One Planted Plus light will give you about 60-65 PAR at the substrate level. That is high light, or possibly high medium light. In either case it is plenty of light to grow all of the plants you have. You need a relatively high CO2 level to use that much light and not have lots of algae problems.

How are you adjusting your CO2 bubble rate? You need around 30-40 ppm of CO2 for that much light. You can measure how much you have, with enough accuracy, by measuring the pH of the tank water after the CO2 is off for about 12 or more hours. Then measure the pH after the CO2 is on for at least 3 hours. The ppm of CO2 will be about 3 times 10 raised to the drop in pH power. For example, if the pH drops from 7.0 to 6.0 with the CO2 on, you would have about 3 x 10 to the first power, or 30 ppm. If it drops from 7.0 to 6.2, you would have about 20 ppm, and if it drops from 7.0 to about 5.8, you would have about 45 ppm.

In my opinion the PPS method for dosing fertilizers isn't the best for high light tanks. Much better is the EI method - http://www.aquaticplantcentral.com/forumapc/fertilizing/15225-estimative-index-dosing-guide.html


----------



## generalzod34 (Nov 16, 2017)

I tried to search for par on the finnex 24/7 planted Plus and found many different answers, some low light, some low-med light so idk, the light is 18” above the substrate, also the EI method I did look into that but I’m not to hip on 50% weekly water changes because I do not use tap water.


----------



## hoppycalif (Apr 7, 2005)

This is how I estimated the PAR from your 30 inch long Planted Plus light, at 18 inches from the substrate.


----------



## generalzod34 (Nov 16, 2017)

Oh sweet! I never seen that chart, so I’m at 60 par with the planted + 24/7 which is high light. Fluorescent is coming off lol, and my Co2 is at 30ppm ph is 7.0 without Co2 and 6.0 with Co2..


----------



## hoppycalif (Apr 7, 2005)

Please let us know how it works out with just the one Finnex Planted Plus light.


----------



## supperfish (Oct 10, 2016)

A 29 gallon fish tank is usually 18" high and based on the PAR values of the Finnex Planted+ 24/7, one fixture provides enough light (or more light) for even high light level plants in your tank.


----------



## tysonjames (Sep 6, 2019)

I have read about the Finnex Planted Plus 24/7 LED Light. Is it really the best option to go with.


----------



## hoppycalif (Apr 7, 2005)

tysonjames said:


> I have read about the Finnex Planted Plus 24/7 LED Light. Is it really the best option to go with.

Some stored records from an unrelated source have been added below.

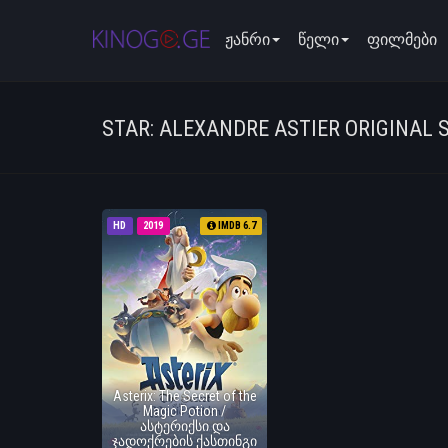
ჟანრი
წელი
ფილმები
STAR: ALEXANDRE ASTIER ORIGINAL 
HD
2019
IMDB 6.7
Asterix: The Secret of the
Magic Potion /
ასტერიქსი და
ჯადოქრების ქასთინგი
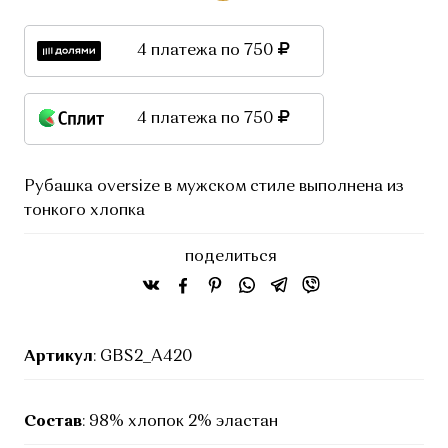
4 платежа по 750
4 платежа по 750
Рубашка oversize в мужском стиле выполнена из
тонкого хлопка
поделиться
Артикул
: GBS2_A420
Состав
: 98% хлопок 2% эластан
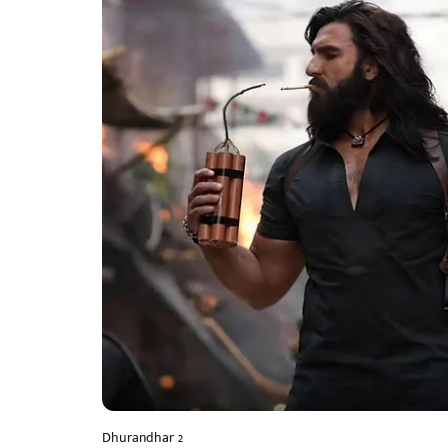
Dhurandhar 2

Welcome to APC! There are several good LED lights available now, so I wouldn't say any of them are the "best", but many of them are good. I used a Planted + light and was very pleased with it.


----------



## Am2020 (Sep 10, 2019)

Not too much lighting. Better to have intense lighting but shorter photo period, than weak lighting on too long.

I'd suggest keeping the LED towards the front, for your shorter plants, and the T8's towards the back for the taller plants.

I have my old SPS reef tank diy LED lighting on my 55 without any problems. Its pumping about 250 watts of full spectrum 3 watt diodes, and I could probably add more lights if I wanted. Once the leaves break the surface that's a different story. They can't grow out of water because the lighting is so iintense.the leaves turn white and stunted.


----------